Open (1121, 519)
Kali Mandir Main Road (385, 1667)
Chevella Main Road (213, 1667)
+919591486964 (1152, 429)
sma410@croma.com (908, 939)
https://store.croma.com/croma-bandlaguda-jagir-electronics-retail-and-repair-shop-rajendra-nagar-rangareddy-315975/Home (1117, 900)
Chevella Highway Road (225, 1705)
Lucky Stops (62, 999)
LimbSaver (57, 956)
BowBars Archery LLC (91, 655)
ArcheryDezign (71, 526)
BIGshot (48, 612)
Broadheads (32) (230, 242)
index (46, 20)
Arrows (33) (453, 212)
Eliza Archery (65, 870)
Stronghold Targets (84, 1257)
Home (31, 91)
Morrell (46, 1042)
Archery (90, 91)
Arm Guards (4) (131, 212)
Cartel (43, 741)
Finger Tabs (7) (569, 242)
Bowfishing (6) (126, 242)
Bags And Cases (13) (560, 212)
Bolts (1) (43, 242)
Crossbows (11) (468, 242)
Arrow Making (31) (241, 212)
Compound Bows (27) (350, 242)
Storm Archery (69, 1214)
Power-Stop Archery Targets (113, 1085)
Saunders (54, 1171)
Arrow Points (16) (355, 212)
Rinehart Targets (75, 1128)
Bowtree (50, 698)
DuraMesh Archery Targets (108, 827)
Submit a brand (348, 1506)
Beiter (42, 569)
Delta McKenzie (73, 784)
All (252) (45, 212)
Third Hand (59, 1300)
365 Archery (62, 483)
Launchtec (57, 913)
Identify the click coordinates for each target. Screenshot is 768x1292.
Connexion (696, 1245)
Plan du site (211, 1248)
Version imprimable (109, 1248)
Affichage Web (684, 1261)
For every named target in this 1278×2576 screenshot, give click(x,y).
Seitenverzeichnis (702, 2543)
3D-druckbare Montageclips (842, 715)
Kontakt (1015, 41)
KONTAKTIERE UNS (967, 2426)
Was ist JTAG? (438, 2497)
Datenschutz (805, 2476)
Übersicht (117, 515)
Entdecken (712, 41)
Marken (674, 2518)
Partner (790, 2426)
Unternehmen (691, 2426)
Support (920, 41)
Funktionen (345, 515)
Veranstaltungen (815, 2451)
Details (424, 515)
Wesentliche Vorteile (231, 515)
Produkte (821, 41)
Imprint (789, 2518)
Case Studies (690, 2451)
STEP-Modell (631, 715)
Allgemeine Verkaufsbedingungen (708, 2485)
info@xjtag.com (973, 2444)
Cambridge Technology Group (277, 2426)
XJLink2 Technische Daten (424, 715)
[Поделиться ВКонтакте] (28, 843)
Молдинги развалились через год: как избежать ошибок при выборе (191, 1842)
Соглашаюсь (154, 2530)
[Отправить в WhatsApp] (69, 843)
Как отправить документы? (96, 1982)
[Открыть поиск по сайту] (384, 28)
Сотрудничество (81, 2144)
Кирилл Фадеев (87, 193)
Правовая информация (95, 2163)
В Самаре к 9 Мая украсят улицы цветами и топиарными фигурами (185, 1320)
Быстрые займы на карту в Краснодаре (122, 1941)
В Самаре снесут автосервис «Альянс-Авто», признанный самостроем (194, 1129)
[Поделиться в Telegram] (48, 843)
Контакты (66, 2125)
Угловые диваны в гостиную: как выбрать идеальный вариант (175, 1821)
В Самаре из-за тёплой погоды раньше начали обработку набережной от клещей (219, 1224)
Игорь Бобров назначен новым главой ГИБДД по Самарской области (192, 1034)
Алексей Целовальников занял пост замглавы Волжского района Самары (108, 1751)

DIRECTIONS FOR THIS TASK: Begin at the line above that has "Datenschutz (805, 2476)" and stop after the line that has "STEP-Modell (631, 715)", copying each line exactly and adding nothing else.

ANSWER TO THIS PROBLEM:
Datenschutz (805, 2476)
Übersicht (117, 515)
Entdecken (712, 41)
Marken (674, 2518)
Partner (790, 2426)
Unternehmen (691, 2426)
Support (920, 41)
Funktionen (345, 515)
Veranstaltungen (815, 2451)
Details (424, 515)
Wesentliche Vorteile (231, 515)
Produkte (821, 41)
Imprint (789, 2518)
Case Studies (690, 2451)
STEP-Modell (631, 715)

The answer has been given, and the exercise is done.